I don't know if this is an appropriate question here, but I am lost. Is here someone with RStudio and scRNA-Seq experience, who is willing to help me with my project? Maybe talking via Discord? (I am living in the time zone Europe/Berlin.)
I took this https://www.ncbi.nlm.nih.gov/pmc/articles/PMC8077299/ and need to re-do the analysis of the scRNA-Seq parts, but after quite a few hours I got a complete different UMAP (there is no similarity between the paper and mine) and the search for marker genes, which should give me markers for the enterocytes, stem cells, etc,- resulted surprisingly in cancer cells.
Furthermore, I honestly do not know how to proceed with the TAP-count matrix.
I asked the authors for their script, but I am not sure if they are going to help me. That's why I am asking here.

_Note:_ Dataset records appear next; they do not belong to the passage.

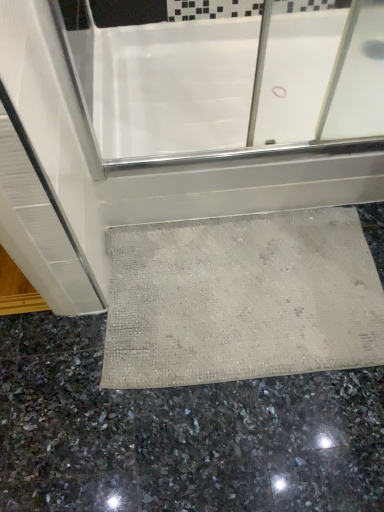 Question: Should I look upward or downward to see gray polished granite at lower center?

Choices:
 (A) down
 (B) up

Answer: (A)

Question: Is gray polished granite at lower center looking in the opposite direction of white glossy bathtub at center?

Choices:
 (A) no
 (B) yes

Answer: (A)

Question: Is gray polished granite at lower center positioned beyond the bounds of white glossy bathtub at center?

Choices:
 (A) no
 (B) yes

Answer: (B)

Question: From a real-world perspective, is gray polished granite at lower center on top of white glossy bathtub at center?

Choices:
 (A) yes
 (B) no

Answer: (B)

Question: Is white glossy bathtub at center a part of gray polished granite at lower center?

Choices:
 (A) no
 (B) yes

Answer: (A)

Question: From a real-world perspective, is gray polished granite at lower center below white glossy bathtub at center?

Choices:
 (A) no
 (B) yes

Answer: (B)

Question: From the image's perspective, does gray polished granite at lower center appear higher than white glossy bathtub at center?

Choices:
 (A) no
 (B) yes

Answer: (A)

Question: Are gray polished granite at lower center and beige textured bath mat at lower center located far from each other?

Choices:
 (A) yes
 (B) no

Answer: (B)

Question: Can you confirm if gray polished granite at lower center is thinner than beige textured bath mat at lower center?

Choices:
 (A) no
 (B) yes

Answer: (A)

Question: Can you confirm if gray polished granite at lower center is wider than beige textured bath mat at lower center?

Choices:
 (A) no
 (B) yes

Answer: (B)

Question: Is gray polished granite at lower center behind beige textured bath mat at lower center?

Choices:
 (A) yes
 (B) no

Answer: (B)

Question: From the image's perspective, would you say gray polished granite at lower center is positioned over beige textured bath mat at lower center?

Choices:
 (A) no
 (B) yes

Answer: (A)

Question: Could you tell me if gray polished granite at lower center is turned towards beige textured bath mat at lower center?

Choices:
 (A) yes
 (B) no

Answer: (A)

Question: Considering the relative sizes of white glossy bathtub at center and beige textured bath mat at lower center in the image provided, is white glossy bathtub at center shorter than beige textured bath mat at lower center?

Choices:
 (A) yes
 (B) no

Answer: (B)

I know that I will not recreate exactly the same UMAP, but I thought there should be some similar structures.
I let R giving me the top MarkerGenes for each clutster and I searched quickly their names on Google. And every MarkerGene was associated with an GI cancer.
So, I took their already with cell ranger processed files to save some time and I think I did every step they have mentioned in the method part. In my bioinformatics course we had a short introduction to Seurat, so I also orientated on this.
Well, it's not surprising some markers will be associated with GI cancers given that it's GI tissue. Just because a gene is associated with cancer (though what gene isn't, at this point), that doesn't mean it can't be used as a cell-type marker as well. Did you look at the markers they show in figure 1? I expect those will help you annotate your clusters to match theirs.
Ok I will try it sometime later. Thanks for your input.